Referendum Trivelle, seggi aperti dalle 7. Il sì di Ganau e il no di Parisi

Alle urne 46.887.562 elettori. Le ragioni del Sì e del No spiegate nelle interviste al presidente del Consiglio, Gianfranco Ganau, e all’ex ministro Arturo Parisi.

Seggi aperti dalle 7 (e fino alle 23 di oggi) per il referendum sulle trivelle, promosso dai Consiglio regionali di Basilicata, Sardegna, Marche, Molise, Puglia, Abruzzo, Veneto, Calabria, Campania e Liguria. Nelle 61.563 sezioni elettorali del territorio nazionale, si decide se abrogare (o meno) l’illimitatezza delle concessioni estrattive a mare nella fascia delle 12 miglia, così come previsto dalla Legge di stabilità nel comma 239 dell’articolo 1, inserito dal Governo di Matteo Renzi.

In vista del voto, Sardinia Post ha intervistato il presidente dell’Assemblea sarda, Gianfranco Ganau, e l’ex ministro Arturo Parisi: l’uno per il fronte del (leggi qui), l’altro a rappresentare le ragioni del No (leggi qui). La partita delle urne si gioca sul filo delle polemiche, dopo che a marzo i vicesegretari nazionali del Pd, Debora Serracchiani e Lorenzo Guerini, hanno invitato all’astensione. Un tiro poi corretto dal partito che ha lasciato libertà di voto pur continuando a parlare di “referendum inutile”.
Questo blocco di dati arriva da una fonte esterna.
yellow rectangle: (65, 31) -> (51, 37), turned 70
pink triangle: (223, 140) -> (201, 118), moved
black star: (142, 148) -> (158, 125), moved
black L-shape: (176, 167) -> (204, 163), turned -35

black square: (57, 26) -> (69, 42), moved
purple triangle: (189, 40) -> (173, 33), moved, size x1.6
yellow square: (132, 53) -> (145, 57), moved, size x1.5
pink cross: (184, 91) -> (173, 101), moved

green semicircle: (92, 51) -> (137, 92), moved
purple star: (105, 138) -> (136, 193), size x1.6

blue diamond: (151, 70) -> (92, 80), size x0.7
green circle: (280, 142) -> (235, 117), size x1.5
Lo scontro interno al Pd, guidato dal governatore della Puglia Michele Emiliano, si è trasferito anche in Sardegna, dove Ganau è stato l’unico big democratico a fronteggiare la posizione del Nazareno parlando apertamente di “Governo irresponsabile“. Dal presidente del Consiglio regionale hanno preso le distanze sia il capo della Giunta, Francesco Pigliaru, che il segretario-europarlamentare Renato Soru. Ma se il primo ha detto che andrà alle urne e voterà no (qui il link), il secondo non ha mai chiarito cosa farà domenica. Nella Direzione del 2 aprile scorso Soru si è limitato a contestare l’opportunità del referendum (qui la cronaca da Oristano).

Di certo, nel Pd isolano c’è una frattura, l’ennesima, che dovrà essere ricomposta, a prescindere dall’esito della consultazione popolare. E anche a questo fronte di scontro Sardinia Post ha dedicato uno spazio intervistando il consigliere regionale Gavino Manca (ecco cosa ha detto), unico esponente del gruppo Pd che il 23 settembre scorso si oppose alla richiesta di referendum abrogativo votata dal resto dell’Aula.
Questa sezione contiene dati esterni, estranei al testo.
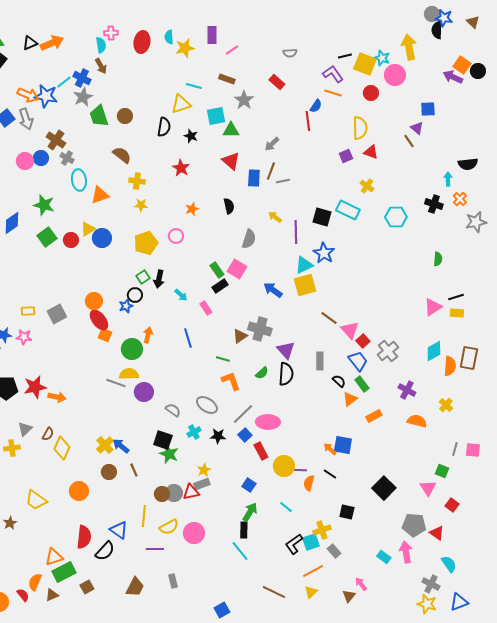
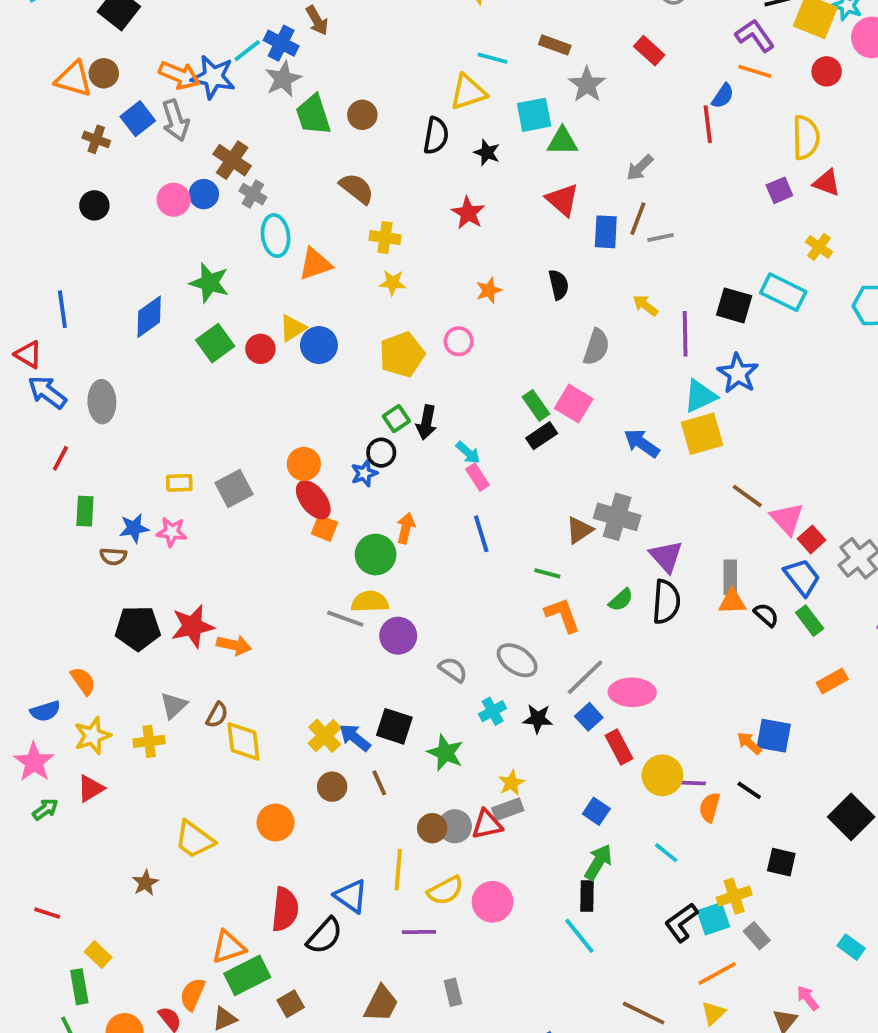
pink rectangle: (206, 308) -> (477, 477), moved
orange triangle: (350, 399) -> (732, 602), moved, turned 35
black square: (163, 440) -> (394, 726), moved
yellow diamond: (62, 448) -> (243, 741), turned -30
Fuori dal Partito democratico, a favore della consultazione popolare si sono espressi il sindaco di Cagliari, Massimo Zedda (leggi qui), e la scrittrice Michela Murgia (leggi qui).
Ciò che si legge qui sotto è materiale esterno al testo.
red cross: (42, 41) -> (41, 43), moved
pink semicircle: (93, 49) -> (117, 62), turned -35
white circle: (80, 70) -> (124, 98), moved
Perché la consultazione popolare sia valida, è necessario che domenica venga raggiunto il quorum, cioè deve andare alle urne il 50 per cento più uno dei 46.887.562 elettori. Di cui 22.543.594 uomini e 24.343.968 donne. Lo scrutinio comincerà subito dopo la chiusura dei seggi.

Questo il quesito referendario che si trova stampato sulla scheda: “Volete voi che sia abrogato l’art. 6, comma 17, terzo periodo, del decreto legislativo 3 aprile 2006, n. 152, ‘Norme in materia ambientale’, come sostituito dal comma 239 dell’art. 1 della legge 28 dicembre 2015, n. 208 “Disposizioni per la formazione del bilancio annuale e pluriennale dello Stato (legge di stabilita’ 2016)”, limitatamente alle seguenti parole: ‘per la durata di vita utile del giacimento, nel rispetto degli standard di sicurezza e di salvaguardia ambientale’?”.

Facendo una crocetta sul Sì, è un voto per l’abrogazione. Barrando il No, invece, viene mantenuta l’illimitatezza delle concessioni estrattive. E sono ventitré quelle interessate dal referendum. (al. car.)